The overall goal of this project is to generate fine-structure RNA maps in human and mouse (C57BL/6NJ) tissues and primary cell lines using a variety of high-throughput sequencing platforms, to evaluate the biological importance of novel transcripts by determining if evidence of their translated products can be identified. From each sample analyzed, we propose to isolate long (>200 nucleotides) and short (< 200 nucleotides) RNA in biological duplicate. Illumina-based maps for these samples will initially be generated using (1) RNA sequencing (-seq) of ribosomal (r-)RNA depleted long total RNA. (2) RNA-seq of tobacco acid pyrophosphatase (TAP) pre-treated short RNA (3) Pair-end Cap Analysis of Gene Expression (PE-CAGE) of total RNA. Additionally, for a subset of primary cell lines we will generate the above libraries from nuclear and cytoplasmic subcellular fractions. Long RNA-Seq data will be distilled down into functional elements consisting of splice junctions, polyadenylatio sites and de novo genes and transcripts. The short RNA data will be distilled into contigs representing the 5' ends of short RNAs up to the read length. PE-CAGE data will be analyzed to form clusters representing the 5' ends of transcripts linked to a tag internal to the transcript body. Importantly, each element will be assessed for reproducibility using a nonparametric Irreproducible Detection Rate (nplDR) script. Collectively, these data will allow for the detection of novel transcribed regions and supportive information as to the location of promoter regions and subcellular residence of transcripts. In aggregate, these data will be used to generate models of both noncoding and protein coding transcripts and to distinguish isoforms at complex loci necessary to obtain a comprehensive view of mammalian transcriptomes. For a subset of these samples we will simultaneously collect the genome sequence of the human donors to provide a reference map that will be used to map the RNA data against and derive information concerning allele-specific expression and RNA editing. Unannotated transcript models will be tested using long-range (PacBio/454) sequencing. Lastly, proteogenomic analysis will be done and the results compared against the unannotated transcripts.

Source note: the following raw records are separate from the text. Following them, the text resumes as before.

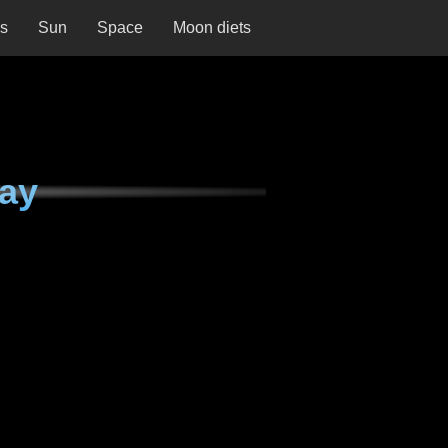
ns
Sun
Space
Moon diets
day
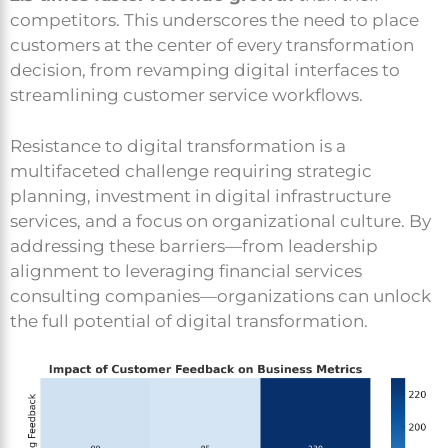
competitors. This underscores the need to place
customers at the center of every transformation
decision, from revamping digital interfaces to
streamlining customer service workflows.
Resistance to digital transformation is a
multifaceted challenge requiring strategic
planning, investment in digital infrastructure
services, and a focus on organizational culture. By
addressing these barriers—from leadership
alignment to leveraging financial services
consulting companies—organizations can unlock
the full potential of digital transformation.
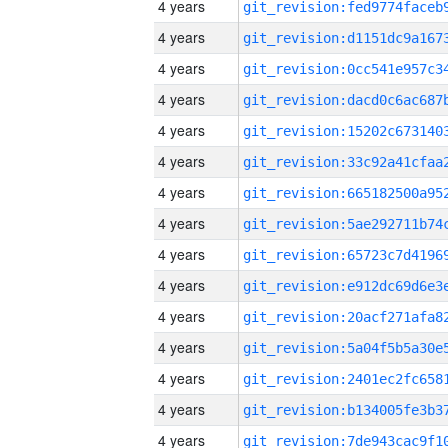
4 years
4 years
4 years
4 years
4 years
4 years
4 years
4 years
4 years
4 years
4 years
4 years
4 years
4 years
4 years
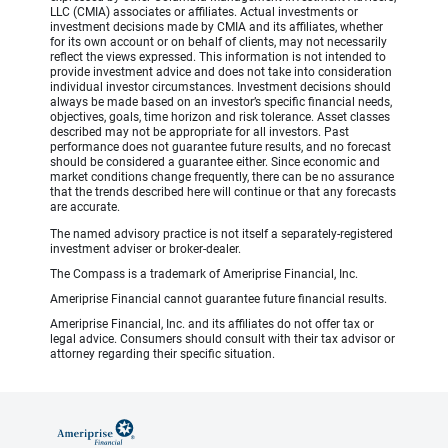
LLC (CMIA) associates or affiliates. Actual investments or
investment decisions made by CMIA and its affiliates, whether
for its own account or on behalf of clients, may not necessarily
reflect the views expressed. This information is not intended to
provide investment advice and does not take into consideration
individual investor circumstances. Investment decisions should
always be made based on an investor’s specific financial needs,
objectives, goals, time horizon and risk tolerance. Asset classes
described may not be appropriate for all investors. Past
performance does not guarantee future results, and no forecast
should be considered a guarantee either. Since economic and
market conditions change frequently, there can be no assurance
that the trends described here will continue or that any forecasts
are accurate.
The named advisory practice is not itself a separately-registered
investment adviser or broker-dealer.
The Compass is a trademark of Ameriprise Financial, Inc.
Ameriprise Financial cannot guarantee future financial results.
Ameriprise Financial, Inc. and its affiliates do not offer tax or
legal advice. Consumers should consult with their tax advisor or
attorney regarding their specific situation.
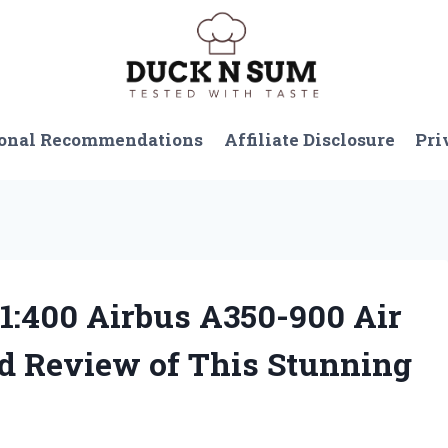
onal Recommendations
Affiliate Disclosure
Pri
 1:400 Airbus A350-900 Air
ed Review of This Stunning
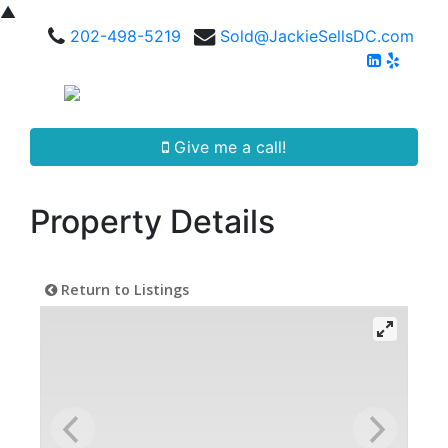
▲
202-498-5219
Sold@JackieSellsDC.com
Give me a call!
Property Details
Return to Listings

该项目的总体目标是使用各种高通量测序平台在人类和小鼠（C57 BL/6 NJ）组织和原代细胞系中生成精细结构RNA图谱，通过确定是否可以识别其翻译产物的证据来评估新转录物的生物学重要性。从分析的每个样品中，我们建议以生物学重复分离长（>200个核苷酸）和短（< 200个核苷酸）RNA。这些样品的基于Illumina的图谱最初将使用（1）核糖体（r-）RNA耗尽的长总RNA的RNA测序（-seq）生成。(2)烟草酸性焦磷酸酶（TAP）预处理的短RNA的RNA-seq（3）总RNA的基因表达的对端帽分析（PE-CAGE）。此外，对于原代细胞系的子集，我们将从细胞核和细胞质亚细胞级分产生上述文库。长RNA-Seq数据将被提炼成由剪接点、多腺苷酸化位点和从头基因和转录物组成的功能元件。短RNA数据将被提取到代表短RNA的5'端的重叠群中，直到读取长度。将分析PE-CAGE数据以形成代表与转录本主体内部的标签连接的转录本的5'末端的簇。重要的是，将使用非参数不可重现检测率（nplDR）脚本评估每个元素的重现性。总的来说，这些数据将允许检测 新的转录区域和支持信息的启动子区域的位置和转录本的亚细胞驻留。总之，这些数据将被用来生成模型的非编码和蛋白质编码转录本，并区分异构体在复杂的基因座，以获得全面的哺乳动物转录组。对于这些样本的一个子集，我们将同时收集人类供体的基因组序列，以提供一个参考图谱，该图谱将用于绘制RNA数据，并获得有关等位基因特异性表达和RNA编辑的信息。将使用长距离（PacBio/454）测序测试未注释的转录模型。最后，将进行蛋白基因组学分析，并将结果与未注释的转录本进行比较。